How is inflation impacting or how will it impact
What inflator are you using?

Answer: An inflation factor of 9.5 percent was taken into account in developing the cost of funding the 4,900 new and competing research project grants.

Question: Why is it so important to stabilize new research grants regardless of other budget priorities within NIH?

Answer: While the largest proportion of scientific activity related to oral health problems is currently in the basic research domain, this prominent function is implemented primarily by means of the investigator-initiated grant mechanism. The current state-of-the-science in oral health research is still largely in the basic area, and most of the research capacity is to be found in university and other related research institutions. To lessen the support for research grants to these institutions would seriously diminish U.S. capability to pursue basic science investigations relevant to oral health. Alternative sources of support from the private sector cannot be expected because these sources focus on the more clinically relevant investigations of technologies closer to potential market development and production. Thus, stabilization of new research grants is essential to maintain a steady stream of knowledge development concerning the etiologic aspects of oral diseases and conditions which can lead to new or improved diagnosis, prevention and therapy.

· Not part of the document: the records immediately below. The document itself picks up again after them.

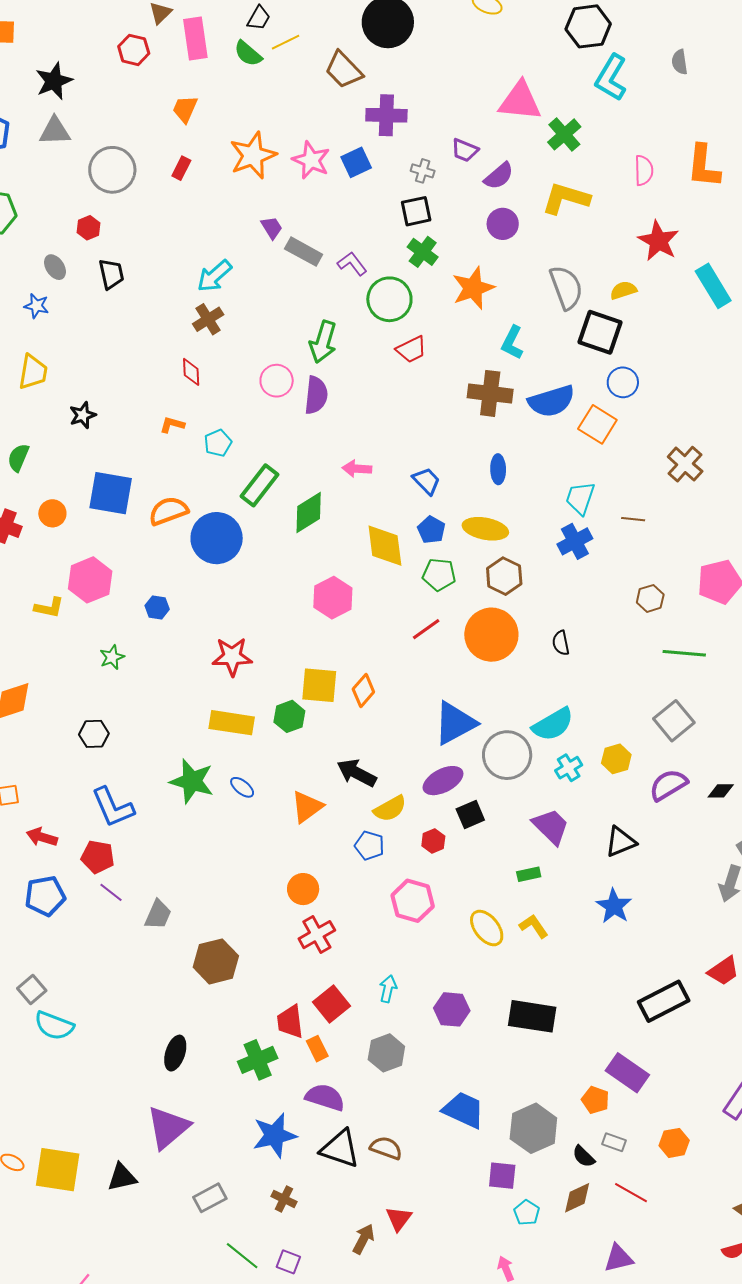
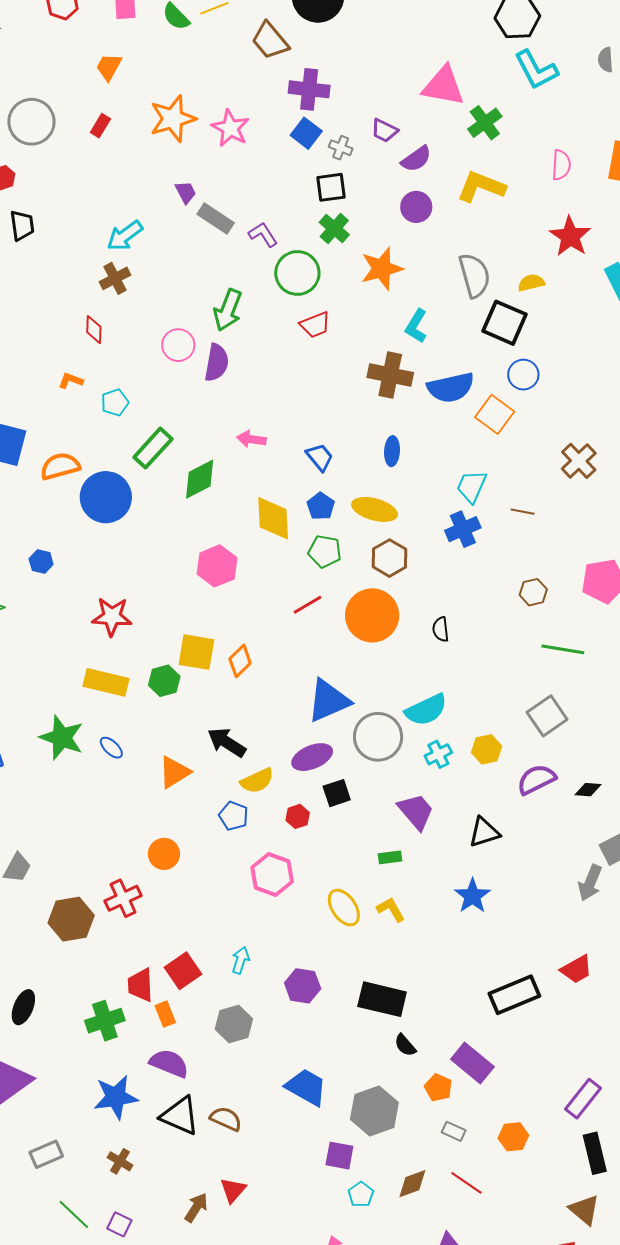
cyan L-shape: (611, 78) -> (536, 70), turned -63
blue square: (356, 162) -> (306, 133), moved, turned -32
red cross: (317, 935) -> (123, 898), moved
black semicircle: (584, 1156) -> (405, 1045), moved

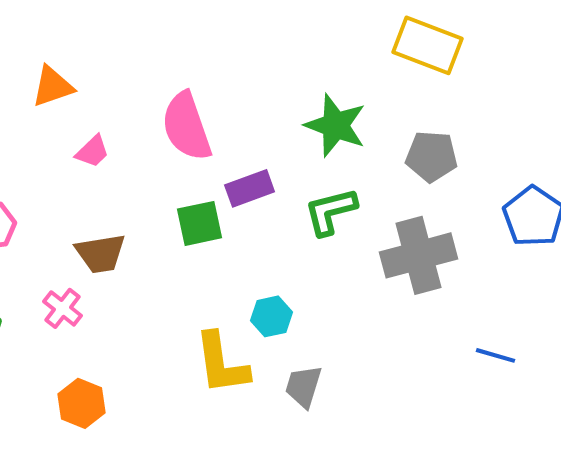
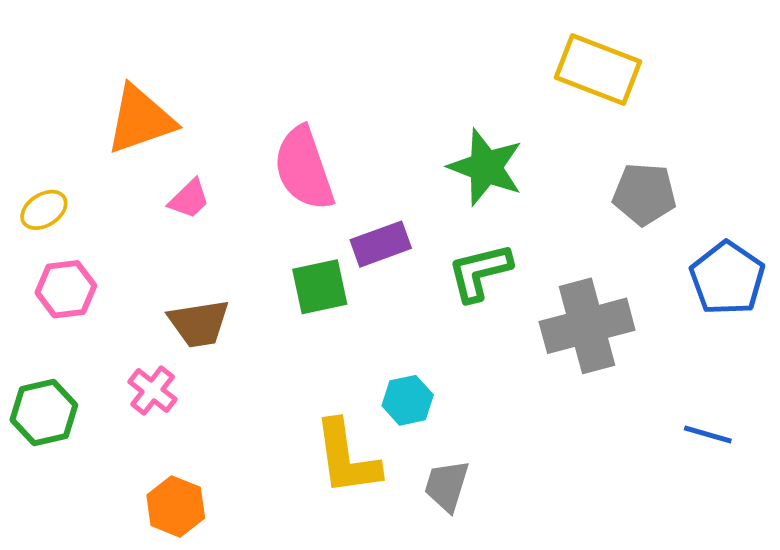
orange triangle: (53, 86) -> (140, 120), size x1.4
gray pentagon: (432, 156) -> (644, 194), moved
blue line: (496, 355) -> (708, 434), moved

Question: What happens if, in a particular year, the quality of new research proposals declines: To what extent would you then want to fund fewer new grants and put greater emphasis on research contracts or intramural research?

Answer: Never in the history of the NIDR has there been an insufficient pool of quality research proposals. It is unlikely that a decline in quality will occur in the near future since with the advent of a diminishing funding capacity, only the highest scoring applications will be supported. An extreme level of competition might ultimately precipitate a decline in ability to attract the brightest potential investigators to careers in biomedical research in general and this would limit the nation's capacity to pursue productive research through any mechanism, whether it be grants, contracts or intramural research.

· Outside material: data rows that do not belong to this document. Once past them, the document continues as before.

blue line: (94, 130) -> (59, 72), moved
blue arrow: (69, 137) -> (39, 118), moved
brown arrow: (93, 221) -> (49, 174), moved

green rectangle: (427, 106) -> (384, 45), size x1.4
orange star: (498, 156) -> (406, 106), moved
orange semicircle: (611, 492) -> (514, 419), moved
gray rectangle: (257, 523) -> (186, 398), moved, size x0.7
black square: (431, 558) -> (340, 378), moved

Question: To what "Payline" will you fund new and competing grants in fiscal 1981 and if you can estimate it -- in FY 1982? What percent age of grants will you fund in both years?

Answer: In FY 1981 and 1982 the NIDR plans to fund to the 200 "Payline", representing 36 percent and 35 percent respectively of all approved grants.


Question: If faced with a major budget cutback, what are your priorities? Where could cuts be made without impairing essential research?


Answer: The Institute will continue to emphasize the importance of basic and applied research by supporting research grants in its six categorical program areas: dental caries; periodontal diseases; soft tissue stomatology and nutrition; craniofacial anomalies; restorative materials; and pain control and behavioral studies. order to accommodate to a major cut back, the Institute would need to decrease the investment in research training; decrease applied research through the contract program; decrease the effort in intramural research; and decrease information/dissemination activities in the Institute's Office of Scientific and Health Reports.

Question: How much can be saved through more efficient management, less official travel and fewer consultant contracts?

Answer: Because of the hiring freeze imposed during FY 81, savings were incurred in personnel costs. Additional reductions were made in travel, consultant services and procurement contracts. During FY 82 consultant services were cut further but reductions in other areas could not be absorbed without seriously affecting essential research activity.

Question: Please provide for the record the effects of various levels of funding reduction on your major activities.

Answer: The budget justifications recently submitted to the Congress have attempted to depict the effects of reductions made from the budget proposals submitted in January. These justifications clearly show the levels of funding reductions by budget mechanism and major disease category.